どんなものだったかは正直あまり覚えていない。昔と言えるほど時間が経ったわけでもないのに、忘れるのは早い。
気力というものは、興味や関心、拒絶するものに対して顕著に現れる。
根絶やしは難しいだろうが、幾つかあるだろう仲介場所をひとつでも潰す事が出来れば、後は任せればいい。
俺が出来ることは大したことではないけれど、小さなヒビが入れば、亀裂から次々と崩していける。

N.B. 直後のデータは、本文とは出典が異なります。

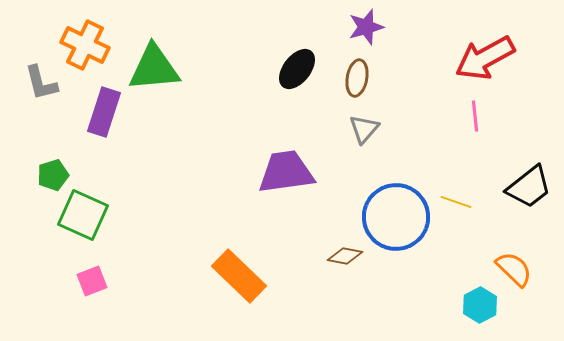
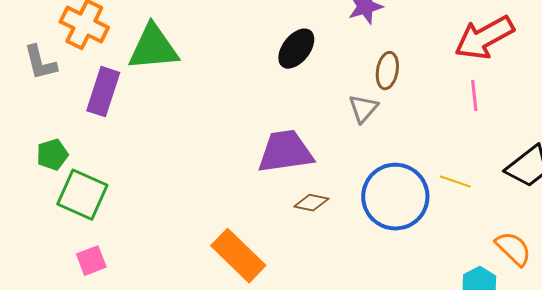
brown ellipse: (357, 78) -> (387, 71), moved
brown diamond: (345, 256) -> (311, 203), moved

髪を梳く動きは止まっていたが、その手は頬を撫でていた。
そらしていた目を合わせると槙野は苦笑いを浮かべていて、どうしたのか聞いてもすぐには返事がない。
「なんだ」
「いや、お前が感情豊かになることに喜ぶべきか悩んでるだけ」
「は?」
意味が分からない。
意図か読めずに凝視していると、気だるく力が抜けた体が抱き寄せられた。
少し腰が痛んだが、槙野の様子の変化に痛みを訴えられず黙り込む。
頭に顎を乗せられる。寝転がっていようがこいつの方が背が高く感じるとは思わなかった。
再び後ろ髪を撫でられる。
「…お前が前みたくなれば、確実にまた人に囲まれるだろうな」
「さあな」
「お前はそれでも此処に来るのか?」
「来るけど」
「けど?」
「俺は俺で、何も変わらない。元々囲まれるのは好きじゃない」
「…ふうん」
「ここは落ち着ける。だから来る」
「……、お前もうこっち移れよ」
「それもいいな」
「……」
淡々とした会話の中で、槙野が笑いながら以前と同じことを言ってきた。同じことを返すと、ぐ、と力を込められて首筋に鼻が当たる。
槙野が何を考えているのか。どうしたいのか。それは槙野にしか分からない。ただ俺が予想などをしないのもあるけれど。